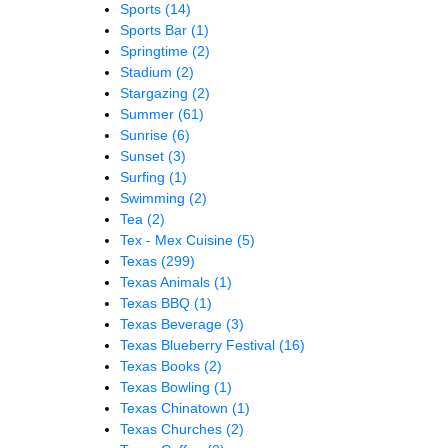
Sports
(14)
Sports Bar
(1)
Springtime
(2)
Stadium
(2)
Stargazing
(2)
Summer
(61)
Sunrise
(6)
Sunset
(3)
Surfing
(1)
Swimming
(2)
Tea
(2)
Tex - Mex Cuisine
(5)
Texas
(299)
Texas Animals
(1)
Texas BBQ
(1)
Texas Beverage
(3)
Texas Blueberry Festival
(16)
Texas Books
(2)
Texas Bowling
(1)
Texas Chinatown
(1)
Texas Churches
(2)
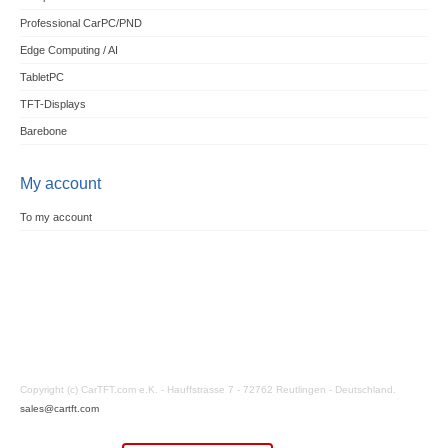
Professional CarPC/PND
Edge Computing / AI
TabletPC
TFT-Displays
Barebone
My account
To my account
Copyright (c) CarTFT.com e.K. - Hauffstrasse 7 - 72762 Reutlingen - Deutschland.
sales@cartft.com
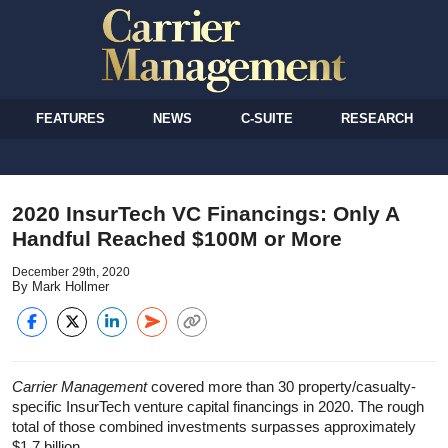
FEATURES
NEWS
C-SUITE
RESEARCH
2020 InsurTech VC Financings: Only A
Handful Reached $100M or More
December 29th, 2020
By Mark Hollmer
Carrier Management
covered more than 30 property/casualty-
specific InsurTech venture capital financings in 2020. The rough
total of those combined investments surpasses approximately
$1.7 billion.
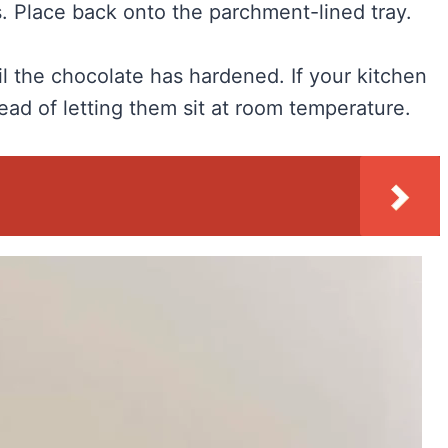
. Place back onto the parchment-lined tray.
il the chocolate has hardened. If your kitchen
ead of letting them sit at room temperature.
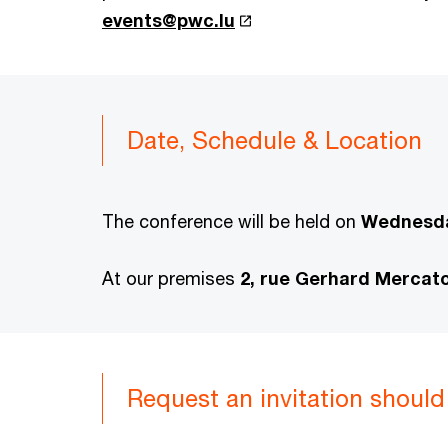
events@pwc.lu
Date, Schedule & Location
The conference will be held on
Wednesda
At our premises
2, rue Gerhard Mercat
Request an invitation should 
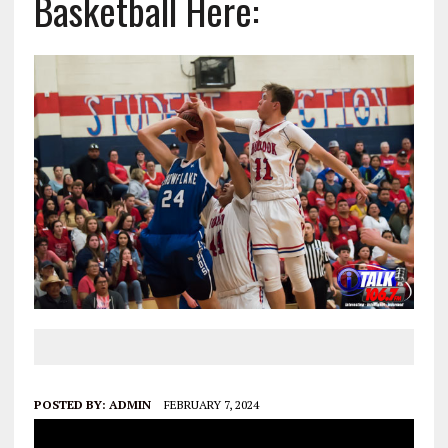
Basketball Here:
POSTED BY:
ADMIN
FEBRUARY 7, 2024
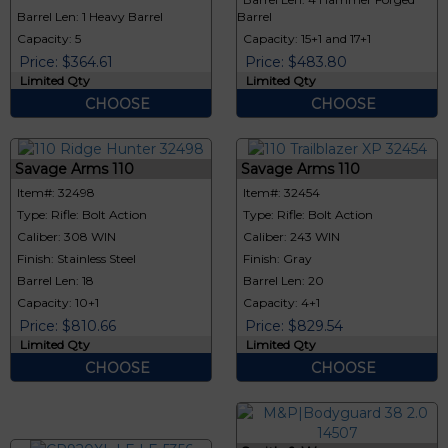
Barrel Len: 1 Heavy Barrel
Barrel
Capacity: 5
Capacity: 15+1 and 17+1
Price: $364.61
Price: $483.80
Limited Qty
Limited Qty
CHOOSE
CHOOSE
Savage Arms 110
Savage Arms 110
Item#: 32498
Item#: 32454
Type: Rifle: Bolt Action
Type: Rifle: Bolt Action
Caliber: 308 WIN
Caliber: 243 WIN
Finish: Stainless Steel
Finish: Gray
Barrel Len: 18
Barrel Len: 20
Capacity: 10+1
Capacity: 4+1
Price: $810.66
Price: $829.54
Limited Qty
Limited Qty
CHOOSE
CHOOSE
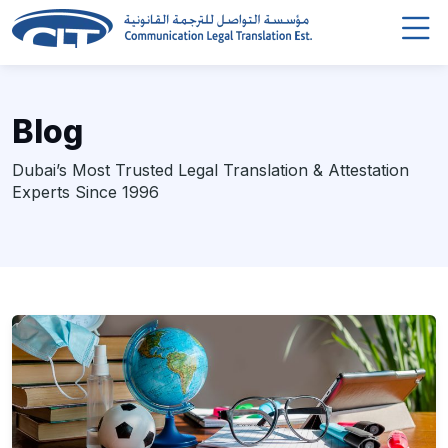
Blog
Dubai’s Most Trusted Legal Translation & Attestation
Experts Since 1996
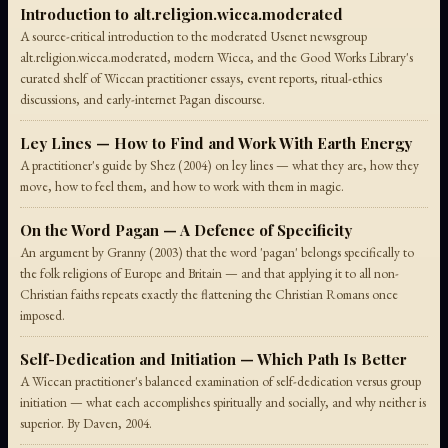
Introduction to alt.religion.wicca.moderated
A source-critical introduction to the moderated Usenet newsgroup
alt.religion.wicca.moderated, modern Wicca, and the Good Works Library's
curated shelf of Wiccan practitioner essays, event reports, ritual-ethics
discussions, and early-internet Pagan discourse.
Ley Lines — How to Find and Work With Earth Energy
A practitioner's guide by Shez (2004) on ley lines — what they are, how they
move, how to feel them, and how to work with them in magic.
On the Word Pagan — A Defence of Specificity
An argument by Granny (2003) that the word 'pagan' belongs specifically to
the folk religions of Europe and Britain — and that applying it to all non-
Christian faiths repeats exactly the flattening the Christian Romans once
imposed.
Self-Dedication and Initiation — Which Path Is Better
A Wiccan practitioner's balanced examination of self-dedication versus group
initiation — what each accomplishes spiritually and socially, and why neither is
superior. By Daven, 2004.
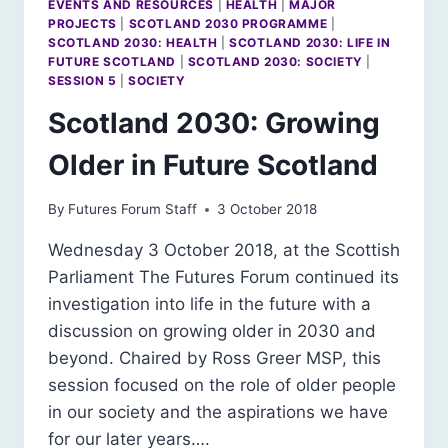
EVENTS AND RESOURCES
|
HEALTH
|
MAJOR
PROJECTS
|
SCOTLAND 2030 PROGRAMME
|
SCOTLAND 2030: HEALTH
|
SCOTLAND 2030: LIFE IN
FUTURE SCOTLAND
|
SCOTLAND 2030: SOCIETY
|
SESSION 5
|
SOCIETY
Scotland 2030: Growing
Older in Future Scotland
By
Futures Forum Staff
3 October 2018
Wednesday 3 October 2018, at the Scottish
Parliament The Futures Forum continued its
investigation into life in the future with a
discussion on growing older in 2030 and
beyond. Chaired by Ross Greer MSP, this
session focused on the role of older people
in our society and the aspirations we have
for our later years….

# Instructions to follow
Skip the images and set down the rest of the data unchanged.

# Exercise solution
Sports
(14)
Sports Bar
(1)
Springtime
(2)
Stadium
(2)
Stargazing
(2)
Summer
(61)
Sunrise
(6)
Sunset
(3)
Surfing
(1)
Swimming
(2)
Tea
(2)
Tex - Mex Cuisine
(5)
Texas
(299)
Texas Animals
(1)
Texas BBQ
(1)
Texas Beverage
(3)
Texas Blueberry Festival
(16)
Texas Books
(2)
Texas Bowling
(1)
Texas Chinatown
(1)
Texas Churches
(2)
Professional CarPC/PND
Edge Computing / AI
TabletPC
TFT-Displays
Barebone
My account
To my account
Copyright (c) CarTFT.com e.K. - Hauffstrasse 7 - 72762 Reutlingen - Deutschland.
sales@cartft.com
FEATURES
NEWS
C-SUITE
RESEARCH
2020 InsurTech VC Financings: Only A
Handful Reached $100M or More
December 29th, 2020
By Mark Hollmer
Carrier Management
covered more than 30 property/casualty-
specific InsurTech venture capital financings in 2020. The rough
total of those combined investments surpasses approximately
$1.7 billion.
. Place back onto the parchment-lined tray.
il the chocolate has hardened. If your kitchen
ead of letting them sit at room temperature.
events@pwc.lu
Date, Schedule & Location
The conference will be held on
Wednesda
At our premises
2, rue Gerhard Mercat
Request an invitation should 
Basketball Here:
POSTED BY:
ADMIN
FEBRUARY 7, 2024
Barrel Len: 1 Heavy Barrel
Barrel
Capacity: 5
Capacity: 15+1 and 17+1
Price: $364.61
Price: $483.80
Limited Qty
Limited Qty
CHOOSE
CHOOSE
Savage Arms 110
Savage Arms 110
Item#: 32498
Item#: 32454
Type: Rifle: Bolt Action
Type: Rifle: Bolt Action
Caliber: 308 WIN
Caliber: 243 WIN
Finish: Stainless Steel
Finish: Gray
Barrel Len: 18
Barrel Len: 20
Capacity: 10+1
Capacity: 4+1
Price: $810.66
Price: $829.54
Limited Qty
Limited Qty
CHOOSE
CHOOSE
Blog
Dubai’s Most Trusted Legal Translation & Attestation
Experts Since 1996
Introduction to alt.religion.wicca.moderated
A source-critical introduction to the moderated Usenet newsgroup
alt.religion.wicca.moderated, modern Wicca, and the Good Works Library's
curated shelf of Wiccan practitioner essays, event reports, ritual-ethics
discussions, and early-internet Pagan discourse.
Ley Lines — How to Find and Work With Earth Energy
A practitioner's guide by Shez (2004) on ley lines — what they are, how they
move, how to feel them, and how to work with them in magic.
On the Word Pagan — A Defence of Specificity
An argument by Granny (2003) that the word 'pagan' belongs specifically to
the folk religions of Europe and Britain — and that applying it to all non-
Christian faiths repeats exactly the flattening the Christian Romans once
imposed.
Self-Dedication and Initiation — Which Path Is Better
A Wiccan practitioner's balanced examination of self-dedication versus group
initiation — what each accomplishes spiritually and socially, and why neither is
superior. By Daven, 2004.
EVENTS AND RESOURCES
|
HEALTH
|
MAJOR
PROJECTS
|
SCOTLAND 2030 PROGRAMME
|
SCOTLAND 2030: HEALTH
|
SCOTLAND 2030: LIFE IN
FUTURE SCOTLAND
|
SCOTLAND 2030: SOCIETY
|
SESSION 5
|
SOCIETY
Scotland 2030: Growing
Older in Future Scotland
By
Futures Forum Staff
3 October 2018
Wednesday 3 October 2018, at the Scottish
Parliament The Futures Forum continued its
investigation into life in the future with a
discussion on growing older in 2030 and
beyond. Chaired by Ross Greer MSP, this
session focused on the role of older people
in our society and the aspirations we have
for our later years….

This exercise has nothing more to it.